DeepFIGV scores can elucidate the molecular mechanism of a causal variant and prioritize downstream experiments. Integrating DeepFIGV scores with candidate causal variants for inflammatory bowel disease (Huang et al. 2017a) shows that for rs10748781, which has 99% posterior probability of being the causal variant in this region, the alternative allele is predicted to decrease the DNase signal in this region in LCLs (Figure 6C). This result gives a specific cell type and biological assay to design a validation experiment. Moreover, this variant disrupts a CpG site, is a known DNA methylation QTL, and the methylation at nearby sites is predicted to mediate the effect of the variant on disease risk (Hannon et al. 2017) (Supplementary Figure 15).
DISCUSSION
Translating findings of genetic studies to a molecular understanding of disease etiology and then to novel therapies has been hindered by the challenge of interpreting the functional consequence of genetic variants. There is a widely recognized need for accurate computational predictions of the functional impact of non-coding regulatory variants (Albert and Kruglyak 2015). Genomic annotations of the non-coding regions have generally taken one of four approaches. Evolutionary conservation or selection can identify functional regions of the genome, but consecutive nucleotides often have very similar scores and this approach does not give cell type- and assays-specific functional consequences (Siepel et al. 2005; Gulko et al. 2015; Huang et al. 2017b). Epigenetic maps across multiple cell types, tissues and assays provide a functional interpretation, but peaks from these assays cover millions of nucleotides (ENCODE Project Consortium 2012; Roadmap Epigenomics Consortium et al. 2015). xQTL studies correlate genetic variants with gene expression or epigenetic signals, but interpretation of this correlation analysis is limited by linkage disequilibrium and is only applicable to variants observed in the dataset (Aguet et al. 2017; Lappalainen et al. 2013; Fromer et al. 2016). Most recently, deep convolutional neural networks have been used to develop predictive models linking the genome sequence to splicing (Xiong et al. 2015), protein binding (Alipanahi et al. 2015), and epigenetic signals (Zhou and Troyanskaya 2015; Lee et al. 2015; Kelley et al. 2016; Zhou et al. 2018). Although these deep learning methods have been promising, their biological application has so far been limited.

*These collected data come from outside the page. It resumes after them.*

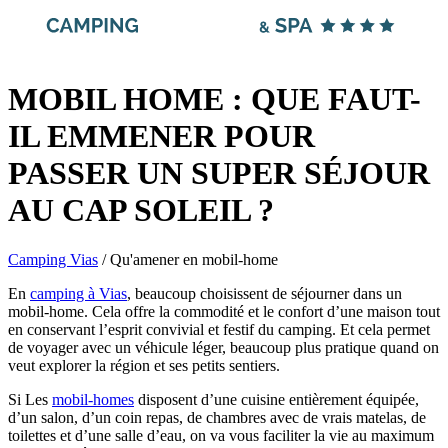
MOBIL HOME : QUE FAUT-
IL EMMENER POUR
PASSER UN SUPER SÉJOUR
AU CAP SOLEIL ?
Camping Vias
/
Qu'amener en mobil-home
En
camping à Vias
, beaucoup choisissent de séjourner dans un
mobil-home. Cela offre la commodité et le confort d’une maison tout
en conservant l’esprit convivial et festif du camping. Et cela permet
de voyager avec un véhicule léger, beaucoup plus pratique quand on
veut explorer la région et ses petits sentiers.
Si Les
mobil-homes
disposent d’une cuisine entièrement équipée,
d’un salon, d’un coin repas, de chambres avec de vrais matelas, de
toilettes et d’une salle d’eau, on va vous faciliter la vie au maximum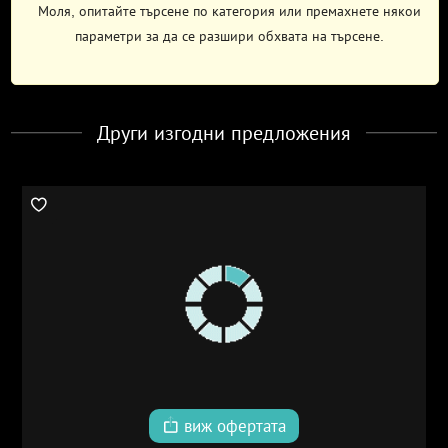
Моля, опитайте търсене по категория или премахнете някои
параметри за да се разшири обхвата на търсене.
Други изгодни предложения
виж офертата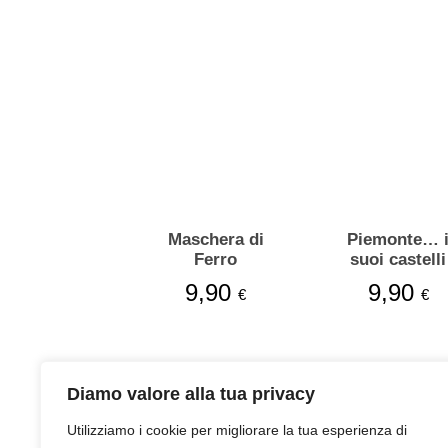
Maschera di
Piemonte… 
Ferro
suoi castelli
9,90
9,90
€
€
Diamo valore alla tua privacy
Utilizziamo i cookie per migliorare la tua esperienza di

Here we present a deep learning framework that learns a predictive model linking DNA sequence to quantitative variation in epigenetic signal and evaluates the predicted functional impact of genetic variants on multiple assays. This framework models quantitative variation in the epigenome, integrates whole genome sequencing to create a personalized genome sequence for each individual, and trains on many experiments from the same cell type and assay. Because this framework fits a predictive model based on sequence context, it is less susceptible to issues of linkage disequilibrium and can predict the functional impact of variants even if they are not observed in the training dataset.
Application to epigenetic assays of open chromatin (DNase-seq) and histone modifications (H3K27ac, H3K4me3, and H3K4me1) from 75 lymphoblastoid cell lines (LCL) (Grubert et al. 2015) produces functional consequence scores that are concordant with other genomic annotations while capturing sequence context information beyond known TFBS motifs. We note that potential mechanisms of variants outside these motifs include affecting local DNA shape, DNA methylation or nucleosome positioning (Slattery et al. 2014; Deplancke et al. 2016), but interpretation remains an open challenge (Shrikumar et al. 2017). We demonstrate that these functional consequence scores inform molecular mechanism, are concordant with xQTL analysis, are predictive of allele-specific binding, and inform interpretation of risk variants for common disease. Moreover, these scores can prioritize variants for downstream experiments and indicate the appropriate cell type and functional assay. DeepFIGV scores are complementary to other non-coding variant scores, and compared to DeepSea (Zhou and Troyanskaya 2015) identifies more variants with extreme z-scores particularly for sites with minor allele frequency less than 5% (Supplementary Methods, Supplementary Figures 16,17).
The differing performance of the prediction and biological enrichments across the four epigenetic assays is attributable to both biological and technical factors. These assays differ in the biological processes they measure. DNase measures open chromatin with high signal representing protein interacting with the DNA within a narrow region of ~150 bp. Thus DNase signal is largely determined by the proximal DNA sequence and especially TF binding. Histone modification ChIP-seq is more complex readout of chromatin state with H3K4me3 at active promoters, H3K27ac at active promoters and enhancers, and H3K4me1 at either active or repressed enhancers. Due to spatial chromatin spreading, the role of trans-factors, and the increased width of these marks (300 bp to 1kb), sequence-based prediction is known to be less accurate (Zhou and Troyanskaya 2015). Since genetic variants conferring disease risk or regulating gene expression can act through a number of mechanisms (Grubert et al. 2015; Maurano et al. 2012; Huang et al. 2017a; Aguet et al. 2017; Albert and Kruglyak 2015), the value of additional epigenetic assays depends on the accuracy of a predictive model as well as the regulatory mechanism of interest.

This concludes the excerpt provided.